**Data under study:**
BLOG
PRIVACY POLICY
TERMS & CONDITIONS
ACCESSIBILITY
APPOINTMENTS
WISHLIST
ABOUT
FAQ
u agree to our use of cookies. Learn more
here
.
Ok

**Problem to solve:** Output the records exactly.

**Reply:**
BLOG
PRIVACY POLICY
TERMS & CONDITIONS
ACCESSIBILITY
APPOINTMENTS
WISHLIST
ABOUT
FAQ
u agree to our use of cookies. Learn more
here
.
Ok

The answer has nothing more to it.